**Exercise details**
Please write the listing below out again exactly, leaving every picture behind.

Segment Open

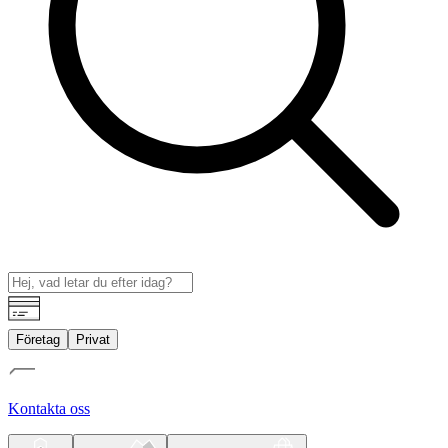
Företag
Privat
Kontakta oss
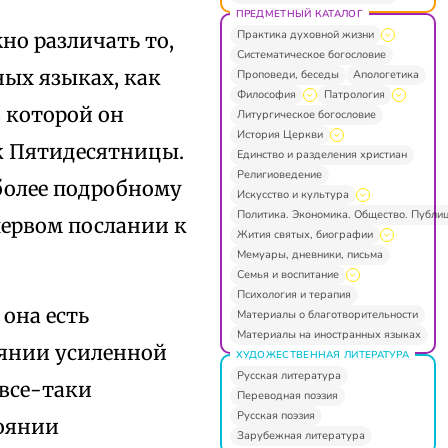
ПРЕДМЕТНЫЙ КАТАЛОГ
Практика духовной жизни
но различать то,
Систематическое богословие
ных языках, как
Проповеди, беседы
Апологетика
Философия
Патрология
в которой он
Литургическое богословие
История Церкви
к Пятидесятницы.
Единство и разделения христиан
Религиоведение
более подробному
Искусство и культура
Политика. Экономика. Общество. Публи
первом послании к
Жития святых, биографии
Мемуары, дневники, письма
Семья и воспитание
Психология и терапия
 она есть
Материалы о благотворительности
Материалы на иностранных языках
оянии усиленной
ХУДОЖЕСТВЕННАЯ ЛИТЕРАТУРА
Русская литература
 все-таки
Переводная поэзия
Русская поэзия
тоянии
Зарубежная литература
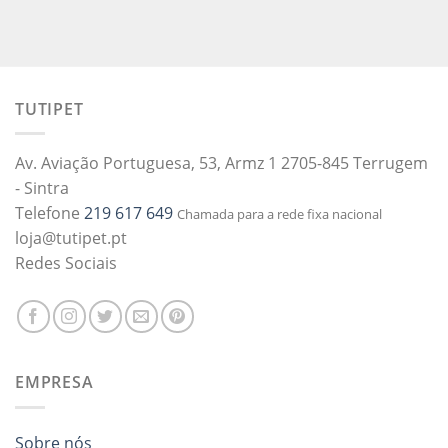
TUTIPET
Av. Aviação Portuguesa, 53, Armz 1 2705-845 Terrugem
- Sintra
Telefone
219 617 649
Chamada para a rede fixa nacional
loja@tutipet.pt
Redes Sociais
EMPRESA
Sobre nós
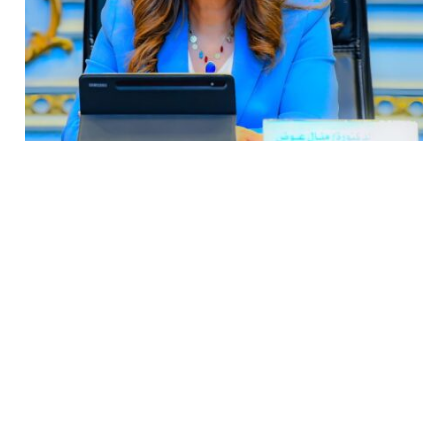
إحالة ٨١ حالة للنيابات والشؤون القانونية بعد
حملات تفتيشية في ١١ محافظة
بواسطة
8 أغسطس، 2026
MOHAMED ELARABY
أعلنت الدكتورة منال عوض، وزيرة التنمية المحلية والبيئة، نتائج جهود
قطاع تقويم…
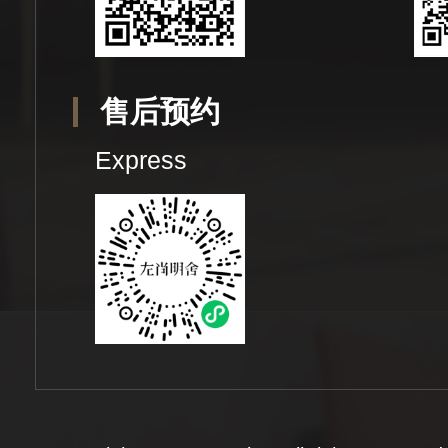
售后预约
Express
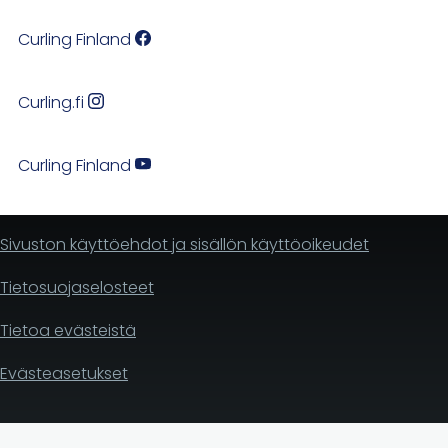
Curling Finland
Curling.fi
Curling Finland
Sivuston käyttöehdot ja sisällön käyttöoikeudet
Tietosuojaselosteet
Tietoa evästeistä
Evästeasetukset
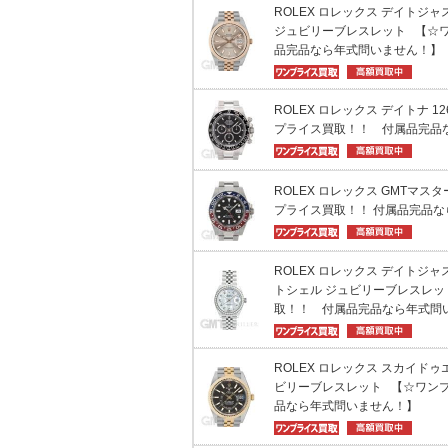
ROLEX ロレックス デイトジャスト
ジュビリーブレスレット 【☆
品完品なら年式問いません！】
ROLEX ロレックス デイトナ 1
プライス買取！！ 付属品完品
ROLEX ロレックス GMTマスター 
プライス買取！！ 付属品完品
ROLEX ロレックス デイトジャスト
トシェル ジュビリーブレスレッ
取！！ 付属品完品なら年式問
ROLEX ロレックス スカイドゥエ
ビリーブレスレット 【☆ワン
品なら年式問いません！】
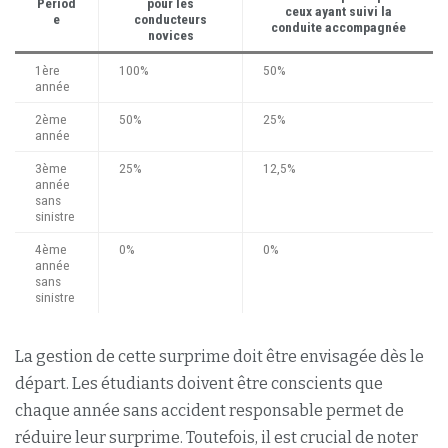
Périod
pour les
ceux ayant suivi la
e
conducteurs
conduite accompagnée
novices
1ère
100%
50%
année
2ème
50%
25%
année
3ème
25%
12,5%
année
sans
sinistre
4ème
0%
0%
année
sans
sinistre
La gestion de cette surprime doit être envisagée dès le
départ. Les étudiants doivent être conscients que
chaque année sans accident responsable permet de
réduire leur surprime. Toutefois, il est crucial de noter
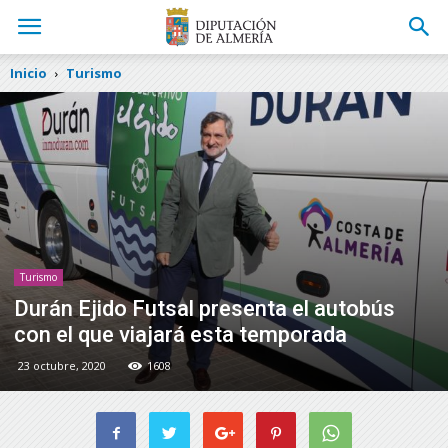
Inicio
Turismo
Turismo
Durán Ejido Futsal presenta el autobús
con el que viajará esta temporada
23 octubre, 2020
1608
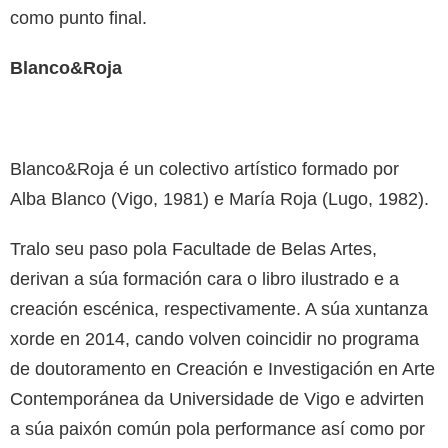
como punto final.
Blanco&Roja
Blanco&Roja é un colectivo artístico formado por
Alba Blanco (Vigo, 1981) e María Roja (Lugo, 1982).
Tralo seu paso pola Facultade de Belas Artes,
derivan a súa formación cara o libro ilustrado e a
creación escénica, respectivamente. A súa xuntanza
xorde en 2014, cando volven coincidir no programa
de doutoramento en Creación e Investigación en Arte
Contemporánea da Universidade de Vigo e advirten
a súa paixón común pola performance así como por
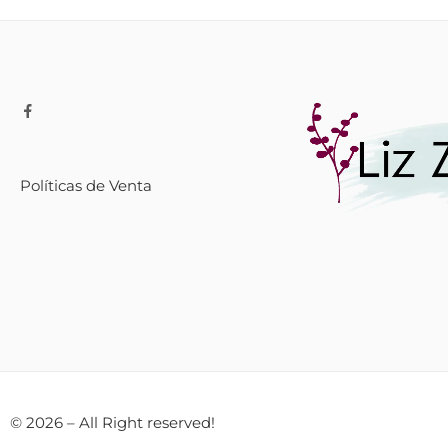
Políticas de Venta
© 2026 – All Right reserved!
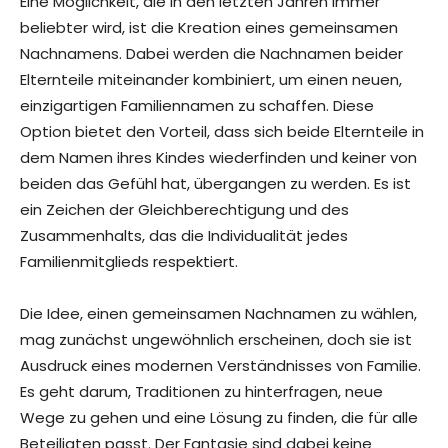
Eine Möglichkeit, die in den letzten Jahren immer
beliebter wird, ist die Kreation eines gemeinsamen
Nachnamens. Dabei werden die Nachnamen beider
Elternteile miteinander kombiniert, um einen neuen,
einzigartigen Familiennamen zu schaffen. Diese
Option bietet den Vorteil, dass sich beide Elternteile in
dem Namen ihres Kindes wiederfinden und keiner von
beiden das Gefühl hat, übergangen zu werden. Es ist
ein Zeichen der Gleichberechtigung und des
Zusammenhalts, das die Individualität jedes
Familienmitglieds respektiert.
Die Idee, einen gemeinsamen Nachnamen zu wählen,
mag zunächst ungewöhnlich erscheinen, doch sie ist
Ausdruck eines modernen Verständnisses von Familie.
Es geht darum, Traditionen zu hinterfragen, neue
Wege zu gehen und eine Lösung zu finden, die für alle
Beteiligten passt. Der Fantasie sind dabei keine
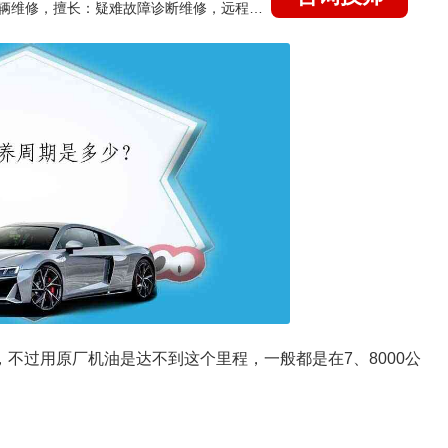
国家认证的汽车维修技师，15年德美日等各系车辆维修，擅长：疑难故障诊断维修，远程维修技术指导
，不过用原厂机油是达不到这个里程，一般都是在7、8000公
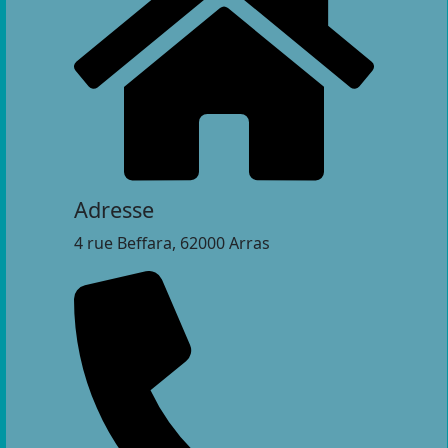
Adresse
4 rue Beffara, 62000 Arras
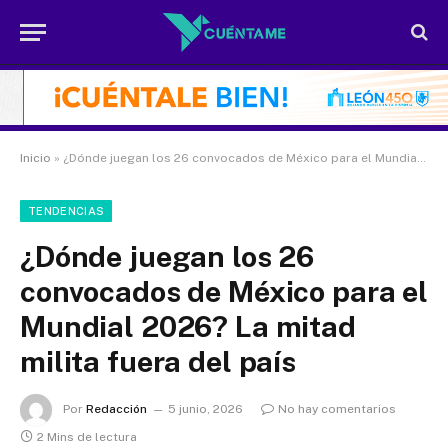
Inicio
»
¿Dónde juegan los 26 convocados de México para el Mundial 2026? La mitad milita fuera del país
TENDENCIAS
¿Dónde juegan los 26
convocados de México para el
Mundial 2026? La mitad
milita fuera del país
Por
Redacción
5 junio, 2026
No hay comentarios
2 Mins de lectura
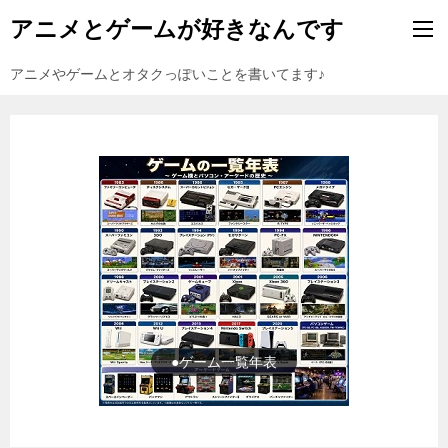
アニメとゲームが好きなんです
アニメやゲームとオタクっぽいことを書いてます♪
●ゲーム一覧年表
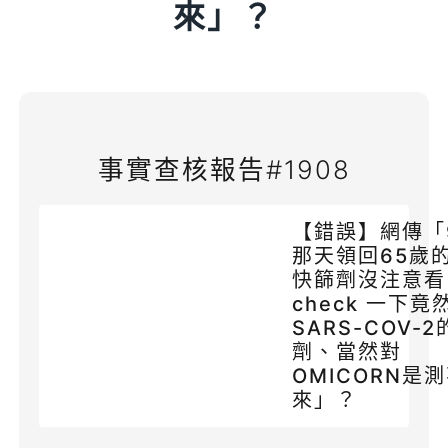
來」？
事實查核報告#1908
【錯誤】網傳「9
那天領回65歲
快篩劑沒注意看
check 一下竟
SARS-COV-
劑、當然對
OMICORN是
來」？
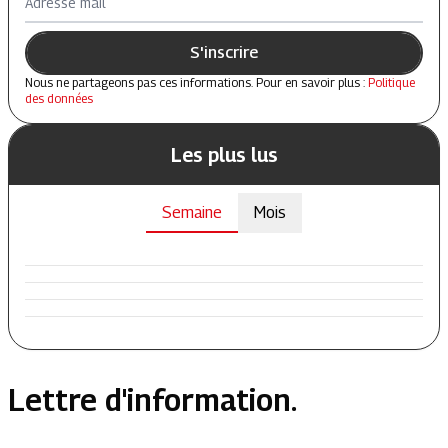
Adresse mail
S'inscrire
Nous ne partageons pas ces informations. Pour en savoir plus :
Politique
des données
Les plus lus
Semaine
Mois
Lettre d'information.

Segment Closed

**Output below**
Företag
Privat
Kontakta oss
ПРЕДМЕТНЫЙ КАТАЛОГ
Практика духовной жизни
но различать то,
Систематическое богословие
ных языках, как
Проповеди, беседы
Апологетика
Философия
Патрология
в которой он
Литургическое богословие
История Церкви
к Пятидесятницы.
Единство и разделения христиан
Религиоведение
более подробному
Искусство и культура
Политика. Экономика. Общество. Публи
первом послании к
Жития святых, биографии
Мемуары, дневники, письма
Семья и воспитание
Психология и терапия
 она есть
Материалы о благотворительности
Материалы на иностранных языках
оянии усиленной
ХУДОЖЕСТВЕННАЯ ЛИТЕРАТУРА
Русская литература
 все-таки
Переводная поэзия
Русская поэзия
тоянии
Зарубежная литература
TUTIPET
Av. Aviação Portuguesa, 53, Armz 1 2705-845 Terrugem
- Sintra
Telefone
219 617 649
Chamada para a rede fixa nacional
loja@tutipet.pt
Redes Sociais
EMPRESA
Sobre nós
إحالة ٨١ حالة للنيابات والشؤون القانونية بعد
حملات تفتيشية في ١١ محافظة
بواسطة
8 أغسطس، 2026
MOHAMED ELARABY
أعلنت الدكتورة منال عوض، وزيرة التنمية المحلية والبيئة، نتائج جهود
قطاع تقويم…
售后预约
Express
Curling Finland
Curling.fi
Curling Finland
Sivuston käyttöehdot ja sisällön käyttöoikeudet
Tietosuojaselosteet
Tietoa evästeistä
Evästeasetukset
ROLEX ロレックス デイトジャスト
ジュビリーブレスレット 【☆
品完品なら年式問いません！】
ROLEX ロレックス デイトナ 1
プライス買取！！ 付属品完品
ROLEX ロレックス GMTマスター 
プライス買取！！ 付属品完品
ROLEX ロレックス デイトジャスト
トシェル ジュビリーブレスレッ
取！！ 付属品完品なら年式問
ROLEX ロレックス スカイドゥエ
ビリーブレスレット 【☆ワン
品なら年式問いません！】
Périod
pour les
ceux ayant suivi la
e
conducteurs
conduite accompagnée
novices
1ère
100%
50%
année
2ème
50%
25%
année
3ème
25%
12,5%
année
sans
sinistre
4ème
0%
0%
année
sans
sinistre
La gestion de cette surprime doit être envisagée dès le
départ. Les étudiants doivent être conscients que
chaque année sans accident responsable permet de
réduire leur surprime. Toutefois, il est crucial de noter
Inicio
Turismo
Turismo
Durán Ejido Futsal presenta el autobús
con el que viajará esta temporada
23 octubre, 2020
1608
como punto final.
Blanco&Roja
Blanco&Roja é un colectivo artístico formado por
Alba Blanco (Vigo, 1981) e María Roja (Lugo, 1982).
Tralo seu paso pola Facultade de Belas Artes,
derivan a súa formación cara o libro ilustrado e a
creación escénica, respectivamente. A súa xuntanza
xorde en 2014, cando volven coincidir no programa
de doutoramento en Creación e Investigación en Arte
Contemporánea da Universidade de Vigo e advirten
a súa paixón común pola performance así como por
Políticas de Venta
© 2026 – All Right reserved!
Eine Möglichkeit, die in den letzten Jahren immer
beliebter wird, ist die Kreation eines gemeinsamen
Nachnamens. Dabei werden die Nachnamen beider
Elternteile miteinander kombiniert, um einen neuen,
einzigartigen Familiennamen zu schaffen. Diese
Option bietet den Vorteil, dass sich beide Elternteile in
dem Namen ihres Kindes wiederfinden und keiner von
beiden das Gefühl hat, übergangen zu werden. Es ist
ein Zeichen der Gleichberechtigung und des
Zusammenhalts, das die Individualität jedes
Familienmitglieds respektiert.
Die Idee, einen gemeinsamen Nachnamen zu wählen,
mag zunächst ungewöhnlich erscheinen, doch sie ist
Ausdruck eines modernen Verständnisses von Familie.
Es geht darum, Traditionen zu hinterfragen, neue
Wege zu gehen und eine Lösung zu finden, die für alle
Beteiligten passt. Der Fantasie sind dabei keine
国家认证的汽车维修技师，15年德美日等各系车辆维修，擅长：疑难故障诊断维修，远程维修技术指导
，不过用原厂机油是达不到这个里程，一般都是在7、8000公
Adresse
4 rue Beffara, 62000 Arras
Inicio
»
¿Dónde juegan los 26 convocados de México para el Mundial 2026? La mitad milita fuera del país
TENDENCIAS
¿Dónde juegan los 26
convocados de México para el
Mundial 2026? La mitad
milita fuera del país
Por
Redacción
5 junio, 2026
No hay comentarios
2 Mins de lectura
アニメとゲームが好きなんです
アニメやゲームとオタクっぽいことを書いてます♪
●ゲーム一覧年表
來」？
事實查核報告#1908
【錯誤】網傳「9
那天領回65歲
快篩劑沒注意看
check 一下竟
SARS-COV-
劑、當然對
OMICORN是
來」？
Adresse mail
S'inscrire
Nous ne partageons pas ces informations. Pour en savoir plus :
Politique
des données
Les plus lus
Semaine
Mois
Lettre d'information.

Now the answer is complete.